**Task instructions**
Examine the records below and count how many lines contain the string "sociale". Give only the number.

======== Available records

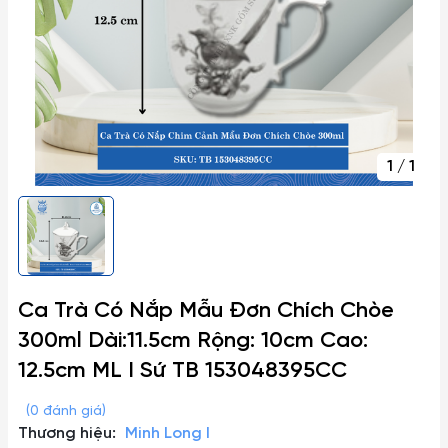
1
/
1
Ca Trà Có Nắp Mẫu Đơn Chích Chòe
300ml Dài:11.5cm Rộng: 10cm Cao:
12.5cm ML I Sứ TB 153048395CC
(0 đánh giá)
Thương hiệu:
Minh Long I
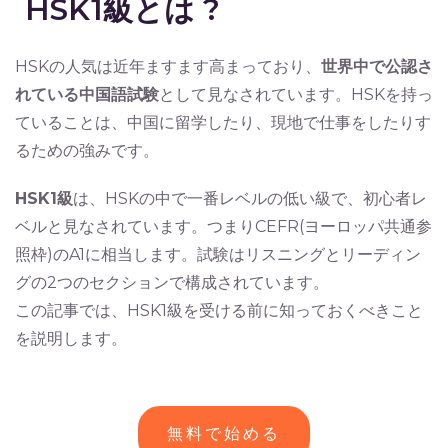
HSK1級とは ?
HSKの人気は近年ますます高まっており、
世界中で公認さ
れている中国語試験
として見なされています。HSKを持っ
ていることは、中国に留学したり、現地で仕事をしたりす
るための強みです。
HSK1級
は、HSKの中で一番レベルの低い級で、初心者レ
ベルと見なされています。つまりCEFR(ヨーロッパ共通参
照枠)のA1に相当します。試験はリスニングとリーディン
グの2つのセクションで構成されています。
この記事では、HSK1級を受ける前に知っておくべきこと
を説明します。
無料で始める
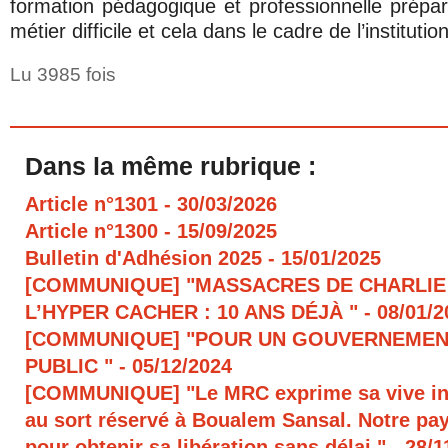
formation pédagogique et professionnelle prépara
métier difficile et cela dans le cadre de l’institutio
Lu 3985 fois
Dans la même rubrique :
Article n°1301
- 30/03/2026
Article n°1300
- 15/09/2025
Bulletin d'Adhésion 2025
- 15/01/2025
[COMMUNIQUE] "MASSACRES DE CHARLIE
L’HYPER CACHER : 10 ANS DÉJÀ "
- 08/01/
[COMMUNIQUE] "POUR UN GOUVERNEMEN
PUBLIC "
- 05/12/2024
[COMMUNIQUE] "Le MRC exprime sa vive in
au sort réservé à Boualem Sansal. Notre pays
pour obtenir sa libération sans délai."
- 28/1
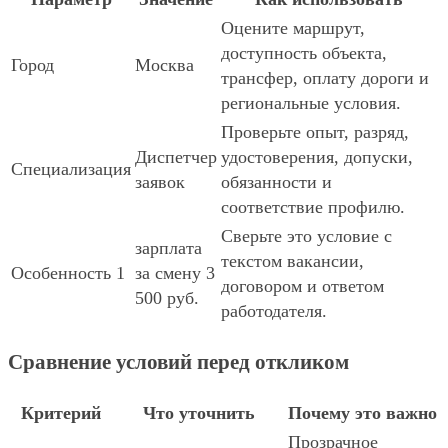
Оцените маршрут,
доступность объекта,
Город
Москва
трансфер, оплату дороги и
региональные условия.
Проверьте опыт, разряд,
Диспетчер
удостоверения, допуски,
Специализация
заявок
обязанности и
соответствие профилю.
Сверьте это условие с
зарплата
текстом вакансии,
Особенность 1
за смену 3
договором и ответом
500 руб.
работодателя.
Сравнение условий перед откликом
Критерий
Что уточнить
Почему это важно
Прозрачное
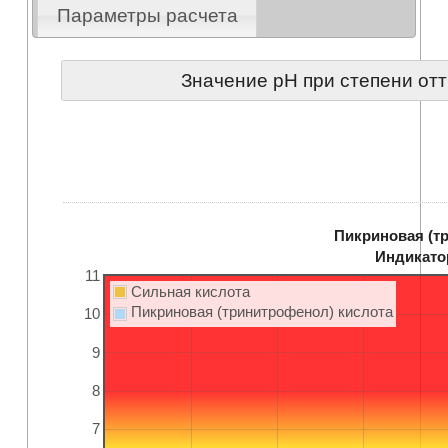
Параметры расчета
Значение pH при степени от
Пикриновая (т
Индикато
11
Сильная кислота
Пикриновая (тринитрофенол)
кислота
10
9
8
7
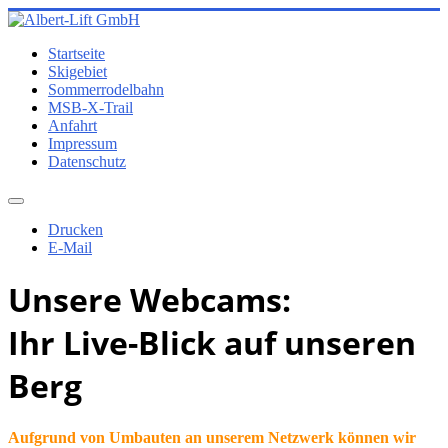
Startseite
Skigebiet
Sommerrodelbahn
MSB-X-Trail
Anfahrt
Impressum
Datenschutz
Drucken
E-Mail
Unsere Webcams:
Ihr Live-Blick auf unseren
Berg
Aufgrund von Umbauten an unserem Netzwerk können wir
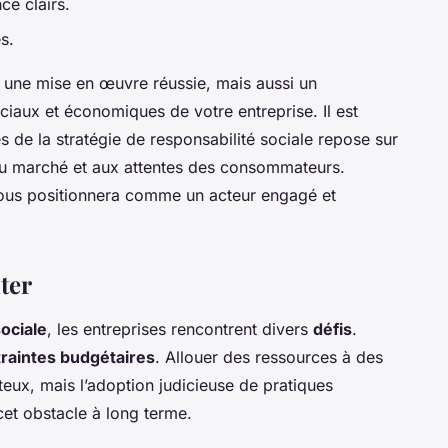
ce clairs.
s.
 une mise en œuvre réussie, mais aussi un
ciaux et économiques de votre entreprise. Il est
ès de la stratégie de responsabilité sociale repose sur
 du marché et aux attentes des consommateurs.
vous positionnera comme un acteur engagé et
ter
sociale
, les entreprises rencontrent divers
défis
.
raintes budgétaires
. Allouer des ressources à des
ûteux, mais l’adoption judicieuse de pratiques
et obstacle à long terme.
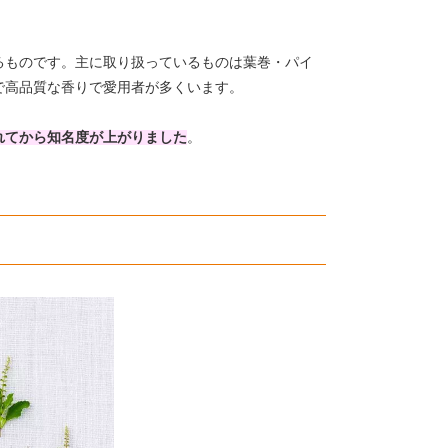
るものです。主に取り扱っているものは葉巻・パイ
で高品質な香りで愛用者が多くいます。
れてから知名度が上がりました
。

================

**Response for this exercise**
2